• _DATA PROVIDED_:
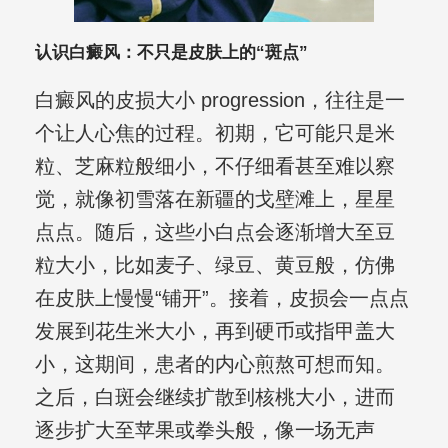
认识白癜风：不只是皮肤上的“斑点”
白癜风的皮损大小 progression，往往是一
个让人心焦的过程。初期，它可能只是米
粒、芝麻粒般细小，不仔细看甚至难以察
觉，就像初雪落在新疆的戈壁滩上，星星
点点。随后，这些小白点会逐渐增大至豆
粒大小，比如麦子、绿豆、黄豆般，仿佛
在皮肤上慢慢“铺开”。接着，皮损会一点点
发展到花生米大小，再到硬币或指甲盖大
小，这期间，患者的内心煎熬可想而知。
之后，白斑会继续扩散到核桃大小，进而
逐步扩大至苹果或拳头般，像一场无声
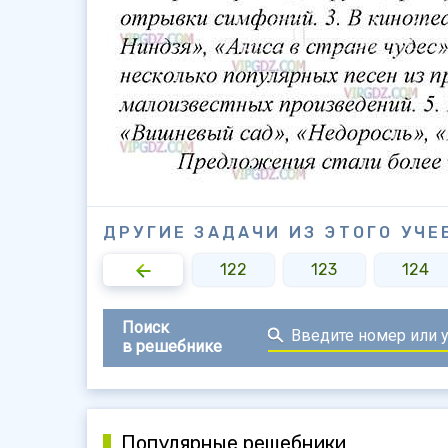
ДРУГИЕ ЗАДАЧИ ИЗ ЭТОГО УЧЕ
120
121
122
123
124
Поиск
в решебнике
Популярные решебники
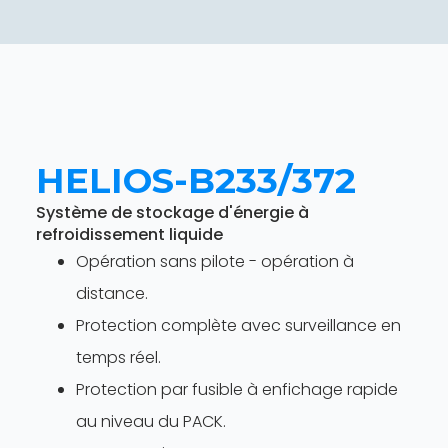
HELIOS-B233/372
Système de stockage d'énergie à
refroidissement liquide
Opération sans pilote - opération à
distance.
Protection complète avec surveillance en
temps réel.
Protection par fusible à enfichage rapide
au niveau du PACK.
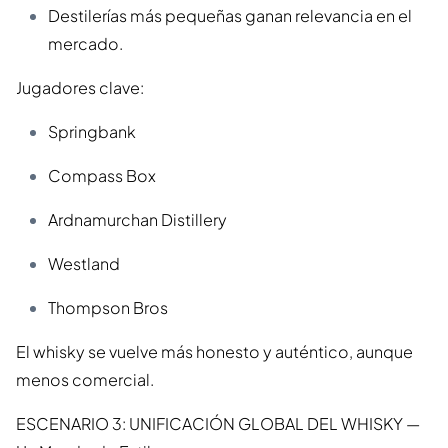
Destilerías más pequeñas ganan relevancia en el
mercado.
Jugadores clave:
Springbank
Compass Box
Ardnamurchan Distillery
Westland
Thompson Bros
El whisky se vuelve más honesto y auténtico, aunque
menos comercial.
ESCENARIO 3: UNIFICACIÓN GLOBAL DEL WHISKY —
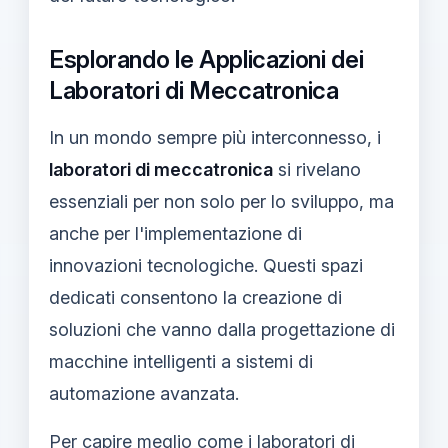
Esplorando le Applicazioni dei
Laboratori di Meccatronica
In un mondo sempre più interconnesso, i
laboratori di meccatronica
si rivelano
essenziali per non solo per lo sviluppo, ma
anche per l'implementazione di
innovazioni tecnologiche. Questi spazi
dedicati consentono la creazione di
soluzioni che vanno dalla progettazione di
macchine intelligenti a sistemi di
automazione avanzata.
Per capire meglio come i laboratori di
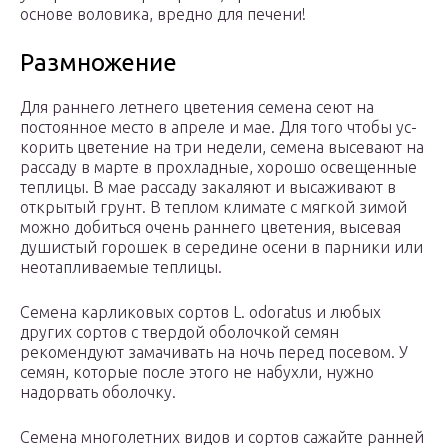
основе воловика, вредно для печени!
Размножение
Для раннего летнего цветения семена сеют на
постоянное место в апреле и мае. Для того чтобы ус­
корить цветение на три недели, семена высевают на
рассаду в марте в прохлад­ные, хорошо освещенные
теплицы. В мае рассаду закаляют и высаживают в
открытый грунт. В теплом климате с мягкой зимой
можно добиться очень раннего цветения, высевая
душистый горошек в середине осени в парники или
неотапливаемые теплицы.
Семена карликовых сортов L. odoratus и любых
других сортов с твердой оболочкой семян
рекоменду­ют замачивать на ночь перед посевом. У
семян, которые после этого не набух­ли, нужно
надорвать оболочку.
Семена многолетних видов и сортов сажайте ранней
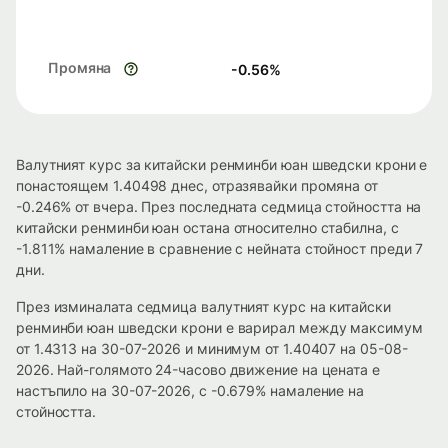
Промяна
-0.56
%
Валутният курс за китайски ренминби юан шведски крони е
понастоящем 1.40498 днес, отразявайки промяна от
-0.246% от вчера. През последната седмица стойността на
китайски ренминби юан остана относително стабилна, с
-1.811% намаление в сравнение с нейната стойност преди 7
дни.
През изминалата седмица валутният курс на китайски
ренминби юан шведски крони е варирал между максимум
от 1.4313 на 30-07-2026 и минимум от 1.40407 на 05-08-
2026. Най-голямото 24-часово движение на цената е
настъпило на 30-07-2026, с -0.679% намаление на
стойността.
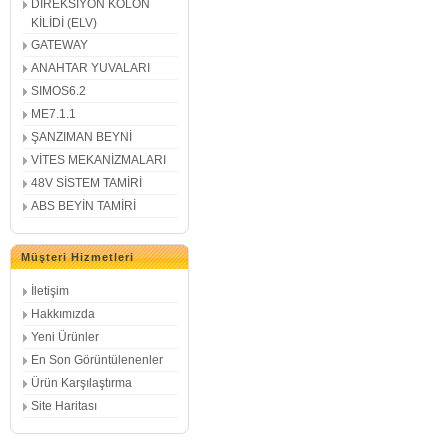
DİREKSİYON KOLON
KİLİDİ (ELV)
GATEWAY
ANAHTAR YUVALARI
SIMOS6.2
ME7.1.1
ŞANZIMAN BEYNİ
VİTES MEKANİZMALARI
48V SİSTEM TAMİRİ
ABS BEYİN TAMİRİ
Müşteri Hizmetleri
İletişim
Hakkımızda
Yeni Ürünler
En Son Görüntülenenler
Ürün Karşılaştırma
Site Haritası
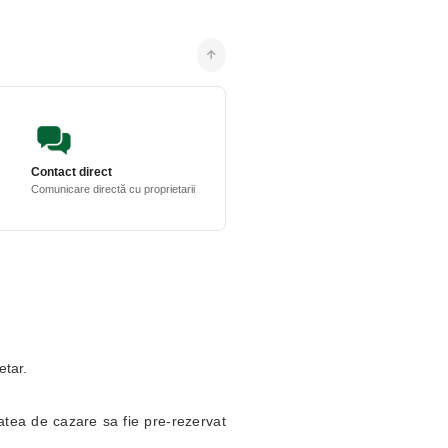
Contact direct
Comunicare directă cu proprietarii
etar.
itatea de cazare sa fie pre-rezervat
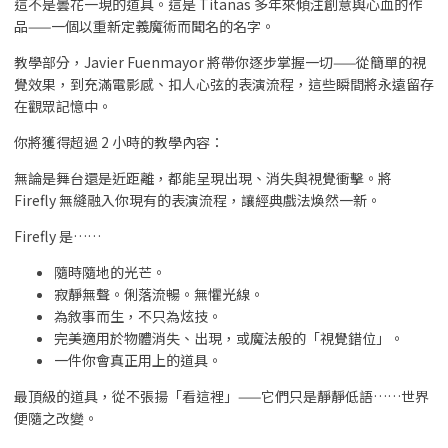
這不是曇花一現的道具。這是 Titanas 多年來傾注創意與心血的作
品——一個以重新定義魔術而聞名的名字。
教學部分，Javier Fuenmayor 將帶你逐步掌握一切——從簡單的視
覺效果，到充滿電影感、扣人心弦的表演流程，這些瞬間將永遠留存
在觀眾記憶中。
你將獲得超過 2 小時的教學內容：
無論是舞台還是近距離，都能呈現出現、消失與視覺衝擊。將
Firefly 無縫融入你現有的表演流程，讓經典戲法煥然一新。
Firefly 是……
隨時隨地的光芒。
寂靜無聲。俐落流暢。無懼光線。
為敘事而生，不只為炫技。
完美適用於物體消失、出現，或魔法般的「視覺錯位」。
一件你會真正用上的道具。
最頂級的道具，從不張揚「看這裡」——它們只是靜靜低語……世界
便隨之改變。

• _REQUIREMENT_:
Only the pictures are to be left out; repeat everything else in the records above exactly.

• _REPLY TO THE TASK_:
认识白癜风：不只是皮肤上的“斑点”
白癜风的皮损大小 progression，往往是一
个让人心焦的过程。初期，它可能只是米
粒、芝麻粒般细小，不仔细看甚至难以察
觉，就像初雪落在新疆的戈壁滩上，星星
点点。随后，这些小白点会逐渐增大至豆
粒大小，比如麦子、绿豆、黄豆般，仿佛
在皮肤上慢慢“铺开”。接着，皮损会一点点
发展到花生米大小，再到硬币或指甲盖大
小，这期间，患者的内心煎熬可想而知。
之后，白斑会继续扩散到核桃大小，进而
逐步扩大至苹果或拳头般，像一场无声
ДРУГИЕ ЗАДАЧИ ИЗ ЭТОГО УЧЕ
120
121
122
123
124
Поиск
в решебнике
Популярные решебники
HELIOS-B233/372
Système de stockage d'énergie à
refroidissement liquide
Opération sans pilote - opération à
distance.
Protection complète avec surveillance en
temps réel.
Protection par fusible à enfichage rapide
au niveau du PACK.
Destilerías más pequeñas ganan relevancia en el
mercado.
Jugadores clave:
Springbank
Compass Box
Ardnamurchan Distillery
Westland
Thompson Bros
El whisky se vuelve más honesto y auténtico, aunque
menos comercial.
ESCENARIO 3: UNIFICACIÓN GLOBAL DEL WHISKY —
Esplorando le Applicazioni dei
Laboratori di Meccatronica
In un mondo sempre più interconnesso, i
laboratori di meccatronica
si rivelano
essenziali per non solo per lo sviluppo, ma
anche per l'implementazione di
innovazioni tecnologiche. Questi spazi
dedicati consentono la creazione di
soluzioni che vanno dalla progettazione di
macchine intelligenti a sistemi di
automazione avanzata.
Per capire meglio come i laboratori di
основе воловика, вредно для печени!
Размножение
Для раннего летнего цветения семена сеют на
постоянное место в апреле и мае. Для того чтобы ус­
корить цветение на три недели, семена высевают на
рассаду в марте в прохлад­ные, хорошо освещенные
теплицы. В мае рассаду закаляют и высаживают в
открытый грунт. В теплом климате с мягкой зимой
можно добиться очень раннего цветения, высевая
душистый горошек в середине осени в парники или
неотапливаемые теплицы.
Семена карликовых сортов L. odoratus и любых
других сортов с твердой оболочкой семян
рекоменду­ют замачивать на ночь перед посевом. У
семян, которые после этого не набух­ли, нужно
надорвать оболочку.
Семена многолетних видов и сортов сажайте ранней
Промяна
-0.56
%
Валутният курс за китайски ренминби юан шведски крони е
понастоящем 1.40498 днес, отразявайки промяна от
-0.246% от вчера. През последната седмица стойността на
китайски ренминби юан остана относително стабилна, с
-1.811% намаление в сравнение с нейната стойност преди 7
дни.
През изминалата седмица валутният курс на китайски
ренминби юан шведски крони е варирал между максимум
от 1.4313 на 30-07-2026 и минимум от 1.40407 на 05-08-
2026. Най-голямото 24-часово движение на цената е
настъпило на 30-07-2026, с -0.679% намаление на
стойността.
DİREKSİYON KOLON
KİLİDİ (ELV)
GATEWAY
ANAHTAR YUVALARI
SIMOS6.2
ME7.1.1
ŞANZIMAN BEYNİ
VİTES MEKANİZMALARI
48V SİSTEM TAMİRİ
ABS BEYİN TAMİRİ
Müşteri Hizmetleri
İletişim
Hakkımızda
Yeni Ürünler
En Son Görüntülenenler
Ürün Karşılaştırma
Site Haritası
Contact direct
Comunicare directă cu proprietarii
etar.
itatea de cazare sa fie pre-rezervat
這不是曇花一現的道具。這是 Titanas 多年來傾注創意與心血的作
品——一個以重新定義魔術而聞名的名字。
教學部分，Javier Fuenmayor 將帶你逐步掌握一切——從簡單的視
覺效果，到充滿電影感、扣人心弦的表演流程，這些瞬間將永遠留存
在觀眾記憶中。
你將獲得超過 2 小時的教學內容：
無論是舞台還是近距離，都能呈現出現、消失與視覺衝擊。將
Firefly 無縫融入你現有的表演流程，讓經典戲法煥然一新。
Firefly 是……
隨時隨地的光芒。
寂靜無聲。俐落流暢。無懼光線。
為敘事而生，不只為炫技。
完美適用於物體消失、出現，或魔法般的「視覺錯位」。
一件你會真正用上的道具。
最頂級的道具，從不張揚「看這裡」——它們只是靜靜低語……世界
便隨之改變。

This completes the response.